Tam size Sarı Çizmeli Mehmet Ağanız olarak çocukluğumu anlatacaktım ki;
Telefon çaldı, sevgili Meltem, "Pınar’cığım - yeni adım Pınar Kür - Kanal 6’yı aç" dedi. Bir Demet Akbağ hayranı olduğumu bilir, ekranda "İşte Müzik İşte Eğlence" den bir bölüm. Demet Akbağ, Nükhet Duru olmuş, inanılır gibi değil. Dünyada bu kadar başarılı kaç tane taklit ustası ve sanatçı vardır diye düşündüm tekrar. Sonra, Nükhet’i ilk tanıdığım günlere uçtu aklım. Teşvikiye’de oturuyorduk eski kocayla. Ben dikiş konusundaki becerilerimi geliştirmişim, artık büyüklere dikiyorum.
O sıralar da Atıf Yılmaz’ın "Dağınık Yatak" filmine kostüm yapıyorum, Müjde giyecek.
Bir pazar günü beni aradı. "Nükhet’le sana geliyoruz, tülbentlerden bir şey anlamaz ama bende görünce kıskandı cadı, o da istiyor" dedi. Tülbent dediği, benim Kapalıçarşı, köylü pazarını didik didik ederek bulduğum Anadolu yazmaları.

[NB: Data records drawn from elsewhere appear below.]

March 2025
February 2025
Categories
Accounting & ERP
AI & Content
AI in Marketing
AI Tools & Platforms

Oraya alışverişe gittiğimde, bazen Müjde de gelirdi. Tanınmamak için kafasında sarı peruk, kocaman siyah gözlükler, üzerinde, çalışan kadının rengi kaçmış pardesüsü ile de, kafasını uzattığı ilk dükkandan "Hoş gelmişsen Müjda haanım" derlerdi.
Akşamüstüne doğru geldiler Nükhet’le. Kötü yazılmış skeçlerdeki gibi bir sokaktı bizim evin önü. Hani şu her şeyin bulunduğu; satıcı, çember çeviren çocuk, çamaşır asan kadın, taksi durağı gibi olmazsa olmaz cinsinden kalabalığın bulunduğu sokaklardan. Hepsi dizildiler kapının önüne. Müjde üzerinde ne varsa çıkardı, elbise deniyor. Nükhet biraz utangaç, "Bir iğne alabilir miyim şekerim, şu perdenin arasını kapatacağım da, dışarıdan görünmesin" dedi. Mahalleliyi kastediyor.

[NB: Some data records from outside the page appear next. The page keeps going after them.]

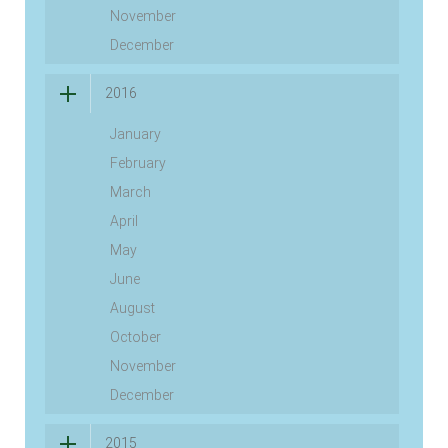
November
December
2016
January
February
March
April
May
June
August
October
November
December
2015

Müjde’nin cevabına uzun süre güldük. "Ayol Nükhet, senin şeyini bütün Türkiye biliyor, şurada iki şoför görse ne olur?" Müjde şey demiyor tabii, organın "a" halini söylüyor. Bu arada ben, müthiş bir Müjde aşığı olan, arkadaşım Necdet Karaoğlan’ı da çağırdım. Karısından izin alıp geldi. Yalnız onlar, (benim kocayla) karşıdaki, minik atölyemdeler.
Müjde’ye "Ayol şu çocuğa bir görün, heyecandan bayılacak içeride" dedim.
Ama ben ona öyle dememişim de, bir kapıdan bir kapıya haykır, demişim. "Necdeeet gel sana kıçımı göstericeeeem.."
Tek bir şeyi net hatırlıyorum o günden. Benim kibar, yakışıklı, beyefendi arkadaşımın kıpkırmızı yüzünü.
Ne o gün, ne de ondan sonra hiç karşılaşmadılar. Daha sonra Necdet bir trafik kazasında öldü.